Writing follows Immortality or Obscurity

8 05 2009

Books and journals kept me sane as a child through young adulthood and I still depend on them as a woman in my early twenties. I still remember my first journal was a typical young girl’s diary, complete with a picture of Belle and the Beast in their evening wear, posed on the front as he dips her towards the ground in a dramatic dance move. It was plastic and I loved the fact that it was Beauty and the Beast-themed, but the best part was the tiny lock and key that came with the purchase. I loved the idea of writing down my thoughts and locking them away…it seemed independent and secret and mature.
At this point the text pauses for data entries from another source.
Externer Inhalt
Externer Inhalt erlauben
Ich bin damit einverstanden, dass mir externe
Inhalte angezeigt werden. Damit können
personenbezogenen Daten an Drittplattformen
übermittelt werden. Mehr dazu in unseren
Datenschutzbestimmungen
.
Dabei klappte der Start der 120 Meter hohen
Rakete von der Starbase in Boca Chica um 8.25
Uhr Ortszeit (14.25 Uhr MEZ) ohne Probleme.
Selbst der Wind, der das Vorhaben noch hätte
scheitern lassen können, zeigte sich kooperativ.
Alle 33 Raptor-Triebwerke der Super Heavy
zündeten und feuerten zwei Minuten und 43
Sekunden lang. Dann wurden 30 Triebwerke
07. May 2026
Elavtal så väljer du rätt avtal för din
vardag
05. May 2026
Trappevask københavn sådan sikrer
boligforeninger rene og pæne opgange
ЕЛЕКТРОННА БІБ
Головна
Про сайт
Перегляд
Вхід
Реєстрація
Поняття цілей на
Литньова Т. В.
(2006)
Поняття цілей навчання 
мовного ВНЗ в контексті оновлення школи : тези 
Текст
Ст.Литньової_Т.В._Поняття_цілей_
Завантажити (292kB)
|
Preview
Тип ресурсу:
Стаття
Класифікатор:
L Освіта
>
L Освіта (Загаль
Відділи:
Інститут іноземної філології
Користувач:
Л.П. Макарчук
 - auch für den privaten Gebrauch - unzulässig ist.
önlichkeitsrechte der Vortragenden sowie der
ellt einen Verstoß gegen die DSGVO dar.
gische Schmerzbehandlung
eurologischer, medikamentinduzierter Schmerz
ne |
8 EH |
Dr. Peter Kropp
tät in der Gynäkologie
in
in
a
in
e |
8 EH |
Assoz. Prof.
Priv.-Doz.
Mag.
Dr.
I wrote everything in my journals, hitting my writing peak in my junior/senior years of high school when I would collage pictures and quotes onto the covers of those notebooks and write everything in them: poetry, daily happenings, worries about my parents’ divorce, Bible verses…I was a typical teenager expressing my angst in an “artsy” way.

Now, I find it amusing to read through those small journals because they remind me of how far I have come as a person, they remind me of the small everyday revelations that seem fresh and new to a teenager but which fade into the background as more obligations, responsibilities and issues cloud out the small things. It’s nice to relive those experiences and remember the things that once gave me so much joy.

Lately, I have been reading peoples’ blogs…I used to think a blog was too revealing, to desperately open…and I abstained for years from writing in them unless they were poetry, prose or anything unrevealing and shallow. Now, I see them as an opportunity to create rhetoric, to vent, to muse, to ponder.

Blogging, journals, confessions, “crying on someone’s shoulder”: all of these are ways that a person gives into that human condition of being self-centered and self-concerned for a little bit each day. I whole-heartedly support this because I think it’s healthy to think about the choices you make, the paths you have followed, the people you have met, the experiences you have had. Writing has given countless people the chance to matter to someone, at least one reader, who reaches out and reads…

Writing is an attempt to make an impact on someone so at the end of life, someone remembers the words that we said or wrote.

Writing follows immortality or obscurity.

I am 23 years old and still writing in my diary…at least this one doesn’t have a picture of Beauty and the Beast on the front.